As secretarias do Ministério da Economia também entenderam que o dispositivo seria inconstitucional, porque fere a Reforma de Previdência, que entrou em vigor em novembro. A reforma veda desonerações posteriores à Emenda Constitucional 103 (da reforma), com o objetivo de preservar o fundo previdenciário.
Por fim, as secretarias dizem que a prorrogação daria tratamento distinto entre os setores da economia de forma injustificada. A desoneração é válida somente para 17 setores da economia, como comunicação, transportes, construção civil, têxtil, transportes e call centers. Ela é válida até 2020 e os parlamentares estenderam até 2021 sob o argumento da crise causada pela pandemia.
A manutenção em 2021 impactaria os cofres públicos em cerca de R$ 10 bilhões. O valor, apesar de parecer pequeno diante do orçamento trilionário, é elevado. No ano que vem, o governo poderá elevar suas despesas em apenas R$ 31 bilhões, devido à inflação baixa e ao teto de gastos (mecanismo que limita o crescimento das despesas à inflação).
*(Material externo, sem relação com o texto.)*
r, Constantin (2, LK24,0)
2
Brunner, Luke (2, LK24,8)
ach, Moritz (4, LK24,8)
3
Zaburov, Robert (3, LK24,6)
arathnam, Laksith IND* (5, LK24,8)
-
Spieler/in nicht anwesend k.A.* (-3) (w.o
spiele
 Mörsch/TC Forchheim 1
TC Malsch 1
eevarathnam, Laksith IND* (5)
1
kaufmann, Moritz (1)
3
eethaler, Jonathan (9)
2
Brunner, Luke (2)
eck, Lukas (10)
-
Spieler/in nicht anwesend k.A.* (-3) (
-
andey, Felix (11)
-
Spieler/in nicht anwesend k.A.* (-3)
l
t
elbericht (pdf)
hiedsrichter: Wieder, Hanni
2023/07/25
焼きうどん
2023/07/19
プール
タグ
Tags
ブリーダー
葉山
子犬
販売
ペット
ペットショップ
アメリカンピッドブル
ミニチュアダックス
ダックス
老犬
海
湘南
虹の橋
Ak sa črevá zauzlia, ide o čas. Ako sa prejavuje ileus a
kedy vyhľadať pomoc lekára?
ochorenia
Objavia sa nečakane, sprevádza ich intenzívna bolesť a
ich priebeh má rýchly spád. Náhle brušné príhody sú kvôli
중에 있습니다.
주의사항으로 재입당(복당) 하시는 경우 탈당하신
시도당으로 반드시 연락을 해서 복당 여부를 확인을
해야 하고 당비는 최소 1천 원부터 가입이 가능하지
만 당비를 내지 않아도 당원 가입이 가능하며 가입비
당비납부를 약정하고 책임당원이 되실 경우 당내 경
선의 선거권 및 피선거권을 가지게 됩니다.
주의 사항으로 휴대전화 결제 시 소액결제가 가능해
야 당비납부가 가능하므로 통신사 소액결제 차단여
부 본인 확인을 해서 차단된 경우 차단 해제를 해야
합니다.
Setores afetados pedem derrubada do veto
Os setores da economia que foram afetados pelo veto enviaram um ofício a Rodrigo Maia e Davi Alcolumbre pedindo a derrubada do veto. O documento foi assinado por 36 entidades que representam diversos setores.
Segundo essas entidades, a manutenção da desoneração pode salvar centenas de milhares de emprego. Já o fim do benefício poderá ter consequências drásticas para os trabalhadores e as empresas. “O impacto da reoneração da folha em meio à atual crise seria insuportável para esses setores e acarretaria consequências drásticas para os seus trabalhadores, empresas, consumidores e para o próprio Estado", alertam.
As entidades argumentam que o descumprimento da LRF, alegado pelo governo ao vetar a prorrogação, não é válido. Elas afirmam que a Lei Complementar 173/2020, aprovada pelo Congresso, afasta a necessidade de apresentar contrapartida à concessão ou ampliação de renúncia fiscal.
Sobre a prorrogação ferir a reforma da Previdência, as entidades dizem que também não é verdade. Elas explicam que há previsão legal na Constituição para custeio da Previdência através de contribuição sobre a folha de pagamentos ou sobre a receita bruta das empresas.
A desoneração estendida pelo Congresso e vetada pelo presidente permite que empresas de 17 setores troquem o recolhimento de 20% sobre os salários dos empregados – dinheiro que vai para a Previdência – por um recolhimento sobre a receita bruta. O valor desse recolhimento varia 1% a 4,5%, de acordo com o setor.